Detalhes bibliográficos
Ano de defesa: 2025
Autor(a) principal: FELIPE MACHADO DA SILVA
Orientador(a): Paulo Aristarco Pagliosa
Banca de defesa: Não Informado pela instituição
Tipo de documento: Dissertação
Tipo de acesso: Acesso aberto
Idioma: por
Instituição de defesa: Fundação Universidade Federal de Mato Grosso do Sul
Programa de Pós-Graduação: Não Informado pela instituição
Departamento: Não Informado pela instituição
País: Brasil
Palavras-chave em Português:
GPU
Link de acesso: https://repositorio.ufms.br/handle/123456789/11648
Resumo: Parametric surfaces are surface representations defined by basis functions that interpolate a predetermined set of points located on the space, called control points. Tridimensional objects with a curved silhouette and round borders are represented with greater fidelity by parametric surfaces compared to triangle meshes.
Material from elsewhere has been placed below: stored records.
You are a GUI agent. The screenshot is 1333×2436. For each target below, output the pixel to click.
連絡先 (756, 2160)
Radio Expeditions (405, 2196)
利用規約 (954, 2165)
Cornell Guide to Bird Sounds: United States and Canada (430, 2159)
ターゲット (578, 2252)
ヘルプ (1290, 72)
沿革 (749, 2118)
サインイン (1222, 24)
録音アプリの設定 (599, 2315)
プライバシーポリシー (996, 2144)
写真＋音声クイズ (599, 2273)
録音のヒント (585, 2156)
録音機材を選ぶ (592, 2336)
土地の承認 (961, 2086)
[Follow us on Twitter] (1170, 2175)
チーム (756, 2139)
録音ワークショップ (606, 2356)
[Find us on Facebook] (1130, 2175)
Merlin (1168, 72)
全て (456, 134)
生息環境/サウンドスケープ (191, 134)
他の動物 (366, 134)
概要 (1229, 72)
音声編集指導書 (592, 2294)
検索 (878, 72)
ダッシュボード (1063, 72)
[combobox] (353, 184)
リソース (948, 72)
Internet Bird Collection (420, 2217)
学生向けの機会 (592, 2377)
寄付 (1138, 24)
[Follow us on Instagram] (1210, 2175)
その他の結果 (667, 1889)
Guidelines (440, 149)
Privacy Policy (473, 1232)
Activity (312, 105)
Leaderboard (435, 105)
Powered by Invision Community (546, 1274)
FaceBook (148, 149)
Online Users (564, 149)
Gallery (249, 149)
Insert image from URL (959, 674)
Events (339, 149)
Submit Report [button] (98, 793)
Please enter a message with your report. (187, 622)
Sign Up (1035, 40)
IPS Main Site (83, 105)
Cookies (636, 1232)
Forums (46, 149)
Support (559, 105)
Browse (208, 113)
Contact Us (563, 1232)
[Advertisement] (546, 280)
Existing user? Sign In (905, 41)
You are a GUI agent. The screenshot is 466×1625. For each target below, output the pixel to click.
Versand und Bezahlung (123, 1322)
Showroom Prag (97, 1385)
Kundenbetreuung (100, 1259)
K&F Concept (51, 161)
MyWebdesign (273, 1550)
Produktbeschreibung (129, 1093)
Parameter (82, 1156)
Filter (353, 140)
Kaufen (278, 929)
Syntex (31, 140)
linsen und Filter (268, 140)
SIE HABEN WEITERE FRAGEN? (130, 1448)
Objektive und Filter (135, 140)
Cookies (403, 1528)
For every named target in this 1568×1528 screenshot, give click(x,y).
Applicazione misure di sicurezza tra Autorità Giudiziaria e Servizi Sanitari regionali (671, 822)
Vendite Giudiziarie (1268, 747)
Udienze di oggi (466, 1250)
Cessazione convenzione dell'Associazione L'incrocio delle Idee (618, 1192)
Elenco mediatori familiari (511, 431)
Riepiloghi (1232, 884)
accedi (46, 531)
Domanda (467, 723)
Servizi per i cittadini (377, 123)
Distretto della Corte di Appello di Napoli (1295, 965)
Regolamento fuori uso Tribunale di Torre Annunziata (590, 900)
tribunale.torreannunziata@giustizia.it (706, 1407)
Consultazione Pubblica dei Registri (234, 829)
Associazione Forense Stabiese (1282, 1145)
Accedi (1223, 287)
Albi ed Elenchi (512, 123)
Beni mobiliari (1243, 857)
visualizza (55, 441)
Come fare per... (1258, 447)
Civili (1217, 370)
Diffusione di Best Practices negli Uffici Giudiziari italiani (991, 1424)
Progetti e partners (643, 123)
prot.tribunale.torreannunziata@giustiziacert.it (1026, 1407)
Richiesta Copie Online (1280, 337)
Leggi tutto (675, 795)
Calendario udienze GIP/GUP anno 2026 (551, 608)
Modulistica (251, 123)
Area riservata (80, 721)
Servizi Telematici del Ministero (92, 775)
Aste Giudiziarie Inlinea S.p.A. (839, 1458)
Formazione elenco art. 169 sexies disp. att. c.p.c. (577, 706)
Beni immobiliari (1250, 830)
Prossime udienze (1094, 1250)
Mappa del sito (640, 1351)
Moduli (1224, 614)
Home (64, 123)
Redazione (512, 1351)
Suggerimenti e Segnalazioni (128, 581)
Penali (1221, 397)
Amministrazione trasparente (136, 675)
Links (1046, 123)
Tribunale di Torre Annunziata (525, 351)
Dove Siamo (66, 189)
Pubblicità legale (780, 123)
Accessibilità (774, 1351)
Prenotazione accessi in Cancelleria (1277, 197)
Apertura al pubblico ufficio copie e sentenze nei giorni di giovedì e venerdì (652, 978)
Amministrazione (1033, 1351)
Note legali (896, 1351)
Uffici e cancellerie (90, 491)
Thus, they are widely used in computer-aided design (CAD) and the animation industry. Lately, they have been studied in the context of isogeometric analysis. Given the importance of being able to visualize these representations, this work aims to use the ray tracing algorithm to synthesize images of scenes containing objects comprised of Bézier surfaces, also called Bézier patches, a classical parametric surface type. Since it is possible to extract Bézier patches from surfaces like NURBS, T-Spline, and Catmull-Clark subdivision surfaces by utilizing a Bézier extraction operator defined by a matrix, the Bézier patch ray tracer can be extended to operate on these surface types. The ray tracer was implemented for GPU, using CUDA, aiming to harness the parallel computation power of its many available cores, and it was also implemented for CPU, for comparison purposes. Adaptations for running the program in GPU have been described, including stackless acceleration structure traversal. Two intersection methods between a light ray and a Bézier patch have been implemented: recursive subdivision and Bézier clipping. Performance tests have shown that GPU ray tracing using Bézier clipping as a ray/patch intersection technique was, at least, eight times faster than the CPU implementation.